4 Inferences & discussion

This paper presents a state-of-art deep learning machine with different feature extractors and classifiers in the complex domain. A detailed comparative analysis is carried out with real domain feature extractor. I explored the discriminating power in conjunction with thresholding based rejection. Different architectures of ANN ensemble, their suitability for classification and robustness for rejection of unauthorized cases have been throughly examined. The structure for proposed recognizer is a One-Class-in-One-Neuron (OCON) which contains the ensemble of single C-TION2 or C-TION1 neurons instead of an ensemble of neural networks. The remarkable achievement in proposed recognizer (classifier) is its compact structure, improved learning speed, lesser weights storage and better accuracy in recognition. Performance evaluation presented in this paper by different architecture of recognizer is very strict to unauthorized persons (low FAR) but also strict for authorized person.

Instead, I compared different feature extractors on three face data sets across different recognizers. It is significantly observed that the relative ranking of feature extraction algorithm never changes.

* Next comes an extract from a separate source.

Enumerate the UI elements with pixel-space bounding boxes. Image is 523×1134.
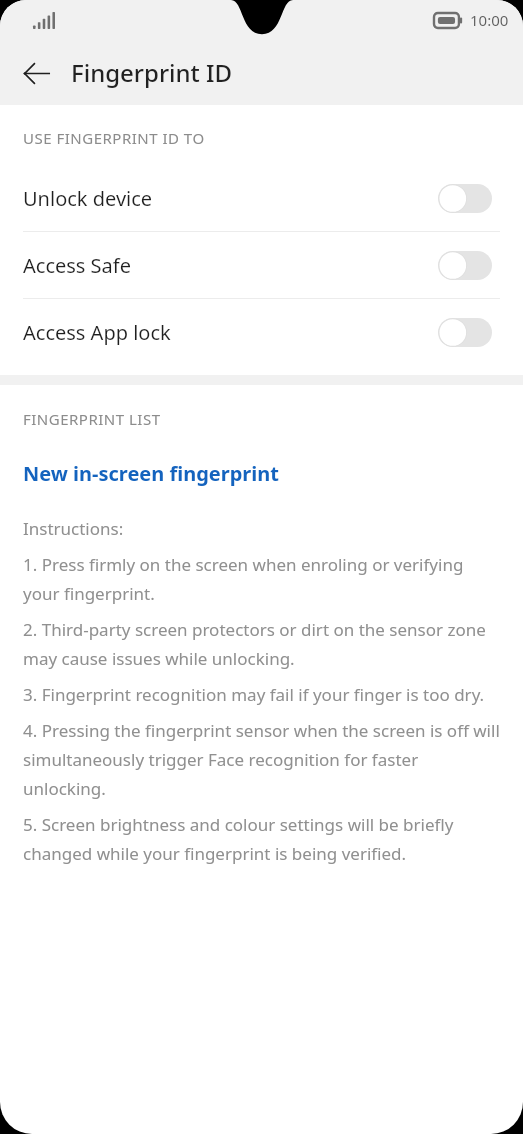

When we move from real to complex domain, though it increases the computations in terms of mathematical operations with complex data, but it is not significant in comparison to the improvements we achieve in performance with proposed recognizer. The C I C A coefficients have consistently shown a greater class discrimination ability than R I C A and R P C A coefficients. The C I C A based system has also yielded quiet low FAR value for approximately similar FRR value, which is always desirable.

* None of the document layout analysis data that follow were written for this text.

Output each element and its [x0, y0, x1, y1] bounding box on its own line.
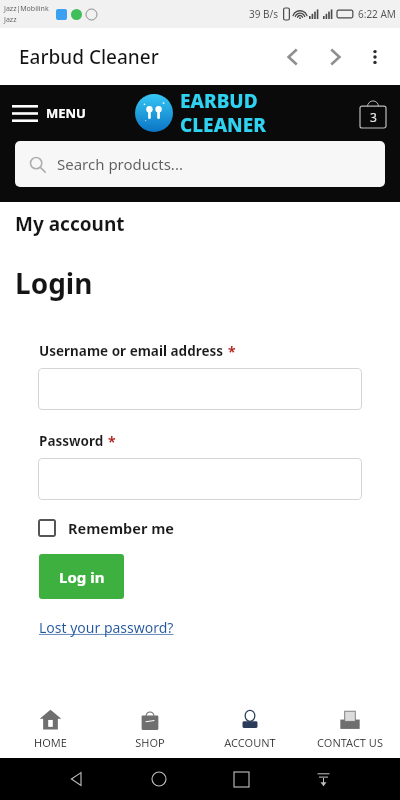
staticText: ACCOUNT	[224, 735, 276, 750]
button[interactable]: Search products...	[15, 141, 385, 187]
staticText: *	[228, 342, 236, 361]
staticText: HOME	[34, 735, 67, 750]
button[interactable]: CONTACT US	[300, 700, 400, 758]
staticText: Password	[39, 432, 104, 450]
staticText: *	[108, 432, 116, 451]
button[interactable]: SHOP	[100, 700, 200, 758]
staticText: Earbud Cleaner	[19, 44, 159, 70]
button[interactable]: Forward	[314, 36, 356, 78]
staticText: CONTACT US	[317, 735, 383, 750]
staticText: Login	[15, 264, 93, 302]
staticText: Jazz	[4, 15, 17, 25]
staticText: My account	[15, 211, 125, 237]
button[interactable]: Back	[272, 36, 314, 78]
button[interactable]: Recent apps	[224, 762, 258, 796]
button[interactable]: More options	[356, 38, 394, 76]
staticText: SHOP	[135, 735, 165, 750]
button[interactable]	[38, 368, 362, 410]
staticText: 3	[370, 109, 377, 125]
button[interactable]: Home	[142, 762, 176, 796]
staticText: Lost your password?	[39, 618, 174, 637]
staticText: EARBUD	[180, 88, 258, 114]
staticText: 6:22 AM	[358, 7, 396, 21]
button[interactable]: MENU	[12, 104, 86, 122]
button[interactable]: Hide navigation bar	[306, 762, 340, 796]
staticText: Search products...	[57, 154, 183, 174]
staticText: CLEANER	[180, 112, 266, 138]
button[interactable]: Log in	[39, 554, 124, 599]
staticText: 39 B/s	[249, 7, 279, 21]
button[interactable]	[38, 458, 362, 500]
staticText: Jazz|Mobilink	[4, 4, 49, 14]
staticText: Remember me	[68, 518, 174, 538]
staticText: Username or email address	[39, 342, 224, 360]
button[interactable]: ACCOUNT	[200, 700, 300, 758]
button[interactable]: HOME	[0, 700, 100, 758]
button[interactable]: Back	[60, 762, 94, 796]
staticText: MENU	[46, 104, 86, 122]
button[interactable]: Lost your password?	[39, 618, 174, 637]
staticText: Log in	[59, 567, 105, 587]
button[interactable]: Cart, 3 items	[360, 98, 386, 128]
button[interactable]: Remember me	[38, 518, 174, 538]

Our extensive experiments have found that C I C A is robust enough to recognize images with different distortions and variations. Such distortions generally arise in real life situations. C I C A has given significant performance under blurring, partial occlusion and other electronically modified images. Thus, its reduced sensitivity to noise and robust distinctiveness between classes make it work more effectively in real environment. More importantly, I have developed a simple, but efficient recognition system, which also need minimum weight storage for future testing. I conclude that C I C A combined with C-TION1 outperforms over other techniques in all respects.